Resident Evil Village knows when to keep you on edge and when to scare you, and it also knows when to give the player a chance to breathe. It doesn’t matter if you’re being stalked by Lady Dimitrescu and harassed by her daughters or if you’re going on a treasure hunt, Resident Evil Village knows when to crank up the volume and when to tone it down.
Should You Play Resident Evil Village?
One of the criticisms of Resident Evil 7 from some fans was that it didn’t feel much like a Resident Evil game, though it certainly had its nods to the series. While RE Village does carry much of the DNA from RE7, it also pays homage to previous games in the franchise. Village has a distinct Resident Evil 4 flavour, with perhaps a hint of the original game, especially when exploring Lady Dimitrescu’s castle and the village.

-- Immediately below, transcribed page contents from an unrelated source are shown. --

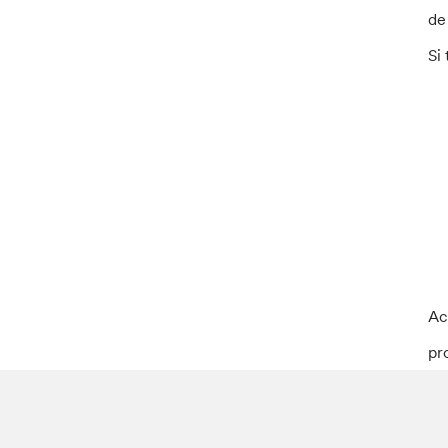
de
Si
Ac
pr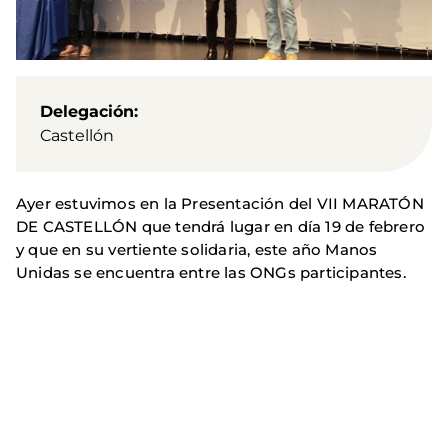
Delegación
Castellón
Ayer estuvimos en la Presentación del VII MARATÓN
DE CASTELLÓN que tendrá lugar en día 19 de febrero
y que en su vertiente solidaria, este año Manos
Unidas se encuentra entre las ONGs participantes.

Resident Evil Village takes elements of what worked well in previous games, but also evolves them into something new for the series. The game provides moments of genuine horror, but will still entice you to come back for more, even if it’s to just be chased by Lady Dimitrescu. To put it simply, barring remakes, Resident Evil Village is the best entry in the series since Resident Evil 4.
Resident Evil Village releases May 7, 2021 for PlayStation 4, PlayStation 5, Xbox One, Xbox Series X and Series S, Google Stadia, Microsoft Windows.
*Resident Evil Village also includes the six-player online multiplayer game, Resident Evil Re:Verse. However, this will not launch until this coming summer and has not been included in this review.
Review copy of Resident Evil Village provided by publisher. This review of Resident Evil Village was conducted on PS5.